Lamb formally retired in 1992 but never stopped working. He became an adviser to the Botanic Garden in Kuala Lumpur, worked as a volunteer with the Forest Research Centre at Sepilok, identifying orchid specimens in its herbarium, and developed a forest interpretation trail at Sepilok Orangutan Sanctuary.

In 2001 the 400-acre Horticultural Gardens, a collection of 30 gardens he had created at Tenom, was opened by Malaysia’s prime minister Mahathir Mohamad and is now one of Sabah’s top tourist attractions.

His last book, published in 2022
His last book, published in 2022

Lamb was active member of the Sabah Society, an NGO set up to record and preserve the history, culture and natural history of Sabah. With a collection of 15,000 slides, he lectured all over the world – from Hawaii to Scotland, and (in 2010) at the Chelsea Flower Show.

Anthony Lamb was born on July 15 1937 in British Ceylon (now Sri Lanka). He developed an early passion for wildlife at school near the tea plantations near Nuwara Eliya, where his father was director of a research institute. His mother was the daughter of a civil engineer who had built most of the roads on the island.

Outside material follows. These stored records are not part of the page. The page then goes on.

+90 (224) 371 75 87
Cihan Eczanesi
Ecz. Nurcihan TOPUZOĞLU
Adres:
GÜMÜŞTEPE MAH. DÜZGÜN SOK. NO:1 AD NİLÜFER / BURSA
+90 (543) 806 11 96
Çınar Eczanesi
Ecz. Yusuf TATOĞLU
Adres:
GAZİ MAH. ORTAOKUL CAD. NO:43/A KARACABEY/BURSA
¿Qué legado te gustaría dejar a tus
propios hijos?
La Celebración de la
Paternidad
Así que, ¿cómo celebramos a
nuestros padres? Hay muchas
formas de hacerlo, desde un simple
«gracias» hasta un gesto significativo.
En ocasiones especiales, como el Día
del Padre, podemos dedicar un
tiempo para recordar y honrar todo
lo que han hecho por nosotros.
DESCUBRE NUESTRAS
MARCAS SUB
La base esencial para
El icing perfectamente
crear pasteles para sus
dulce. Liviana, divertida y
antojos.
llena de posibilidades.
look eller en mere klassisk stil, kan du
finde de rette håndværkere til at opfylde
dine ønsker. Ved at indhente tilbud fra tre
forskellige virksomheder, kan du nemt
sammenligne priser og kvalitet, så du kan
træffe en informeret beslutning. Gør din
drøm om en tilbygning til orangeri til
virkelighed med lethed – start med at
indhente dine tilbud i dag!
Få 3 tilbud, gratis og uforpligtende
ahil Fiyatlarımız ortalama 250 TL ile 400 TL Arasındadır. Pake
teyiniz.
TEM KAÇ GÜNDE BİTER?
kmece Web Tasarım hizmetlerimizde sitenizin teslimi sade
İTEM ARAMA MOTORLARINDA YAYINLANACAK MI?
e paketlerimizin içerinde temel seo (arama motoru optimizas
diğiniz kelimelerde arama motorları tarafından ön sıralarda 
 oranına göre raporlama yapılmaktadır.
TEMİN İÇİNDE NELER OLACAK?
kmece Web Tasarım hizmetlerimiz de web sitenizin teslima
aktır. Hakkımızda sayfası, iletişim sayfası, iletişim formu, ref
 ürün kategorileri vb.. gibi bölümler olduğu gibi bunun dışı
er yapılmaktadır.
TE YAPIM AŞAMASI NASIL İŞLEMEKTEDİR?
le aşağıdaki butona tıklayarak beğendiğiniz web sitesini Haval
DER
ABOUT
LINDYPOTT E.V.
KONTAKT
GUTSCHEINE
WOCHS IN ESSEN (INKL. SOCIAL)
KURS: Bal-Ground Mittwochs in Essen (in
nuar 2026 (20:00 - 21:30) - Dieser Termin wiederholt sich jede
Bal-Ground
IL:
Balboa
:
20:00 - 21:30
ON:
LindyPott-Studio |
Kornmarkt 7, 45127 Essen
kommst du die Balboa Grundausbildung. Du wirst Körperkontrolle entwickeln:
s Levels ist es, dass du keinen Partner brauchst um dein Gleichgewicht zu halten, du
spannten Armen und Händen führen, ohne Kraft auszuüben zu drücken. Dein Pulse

Tony was educated at Blundells School in Tiverton, Devon, and went on to read agriculture at St John’s College, Cambridge. He then took a diploma in tropical agriculture at the University of the West Indies in Trinidad.

In 2015 Lamb was appointed Commander of the Order of Kinabalu by the Governor of Sabah, where he continued to live until his death. “I’m happy doing what I’m doing. You couldn’t be in a better country if you’re into natural history,” he told the Telegraph. “There is a lifetime of work here, in fact, several lifetimes.”

Tony Lamb is survived by his wife Anthea and by their son and daughter.